First we will create the /usr/local/etc/syslog.d directory if not already created.

[ -f /usr/local/etc/syslog.d ] || mkdir -p /usr/local/etc/syslog.d

Next create the directory to keep the logs in

[ -f /var/log/remote ] || mkdir -p /var/log/remote

Next create the config file for receiving the remote logs. The config file will be kept in the /usr/local/etc/syslog.d directory

# Send any remote logs to a the remote file
:hostname, startswith, "192.168"
*.*                               /var/log/remote/remote.log

Finally we will update the syslogd flags

sysrc syslogd_flags="-n -O rcf3164 "

Now we do not want the log file growing infinitely, so we need to rotate the log every so often. Everyday seems right. Let's also keep a week of old logs. Adjust the time frame and retention to suit your needs.

First we create a directory for our newsyslog config file.

[ -f /usr/local/etc/newsyslog.conf.d ] || mkdir -p /usr/local/etc/newsyslog.conf.d

Finally we create the config file. The newsyslog command gets run every hour so we do not need to make any additional changes.

/var/log/remote/remote.log     640 7 * $D0 CNTZ

Allocate the certificate

Review Episode 4 section Deploy Root cert and pull new cert to add a certificate to the logging server.

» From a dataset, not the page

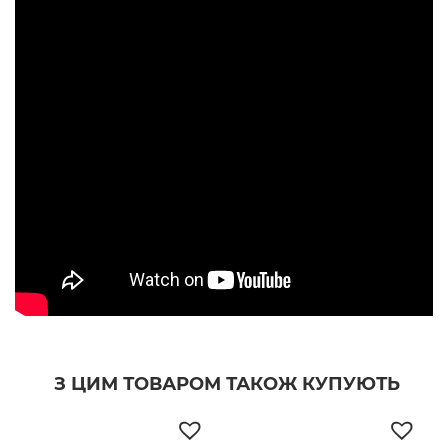
З ЦИМ ТОВАРОМ ТАКОЖ КУПУЮТЬ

Enable and start the log server

Finally let's start the log server. Since syslog may already be started by default jail we will call the restart command to restart if necessary.

Then we will create the config file

service syslogd restart

Update Logging in existing servers

Firewall

First login to the firewall and su(1) to root. Update the /etc/syslog.conf file and add the following line to the bottom of the file.

# Send log messages to log server
*.*                                              @192.168.10.12

Finally, restart the syslogd service

rcctl restart syslogd

DNS/DHCP server

First, login to the DNS/DHCP server and su(1) to root. Create the /usr/local/etc/syslog.d directory if it doesn't exist.

[ -f /usr/local/etc/syslog.d ] || mkdir -p /usr/local/etc/syslog.d

Next create the syslog config file

Send log messages to log server
*.*                                          @192.168.10.12

Finally restart syslogd

service syslogd restart

Certificate Authority server

First, login to the CA server and su(1) to root. Create the /usr/local/etc/syslog.d directory if it doesn't exist.

[ -f /usr/local/etc/syslog.d ] || mkdir -p /usr/local/etc/syslog.d

Next create the syslog config file.

# Send log messages to log server
*.*                                          @192.168.10.12

Finally restart syslogd

service syslogd restart

Conclusion

Now there is an issue with something, there is only one place to go to review the logs for all servers.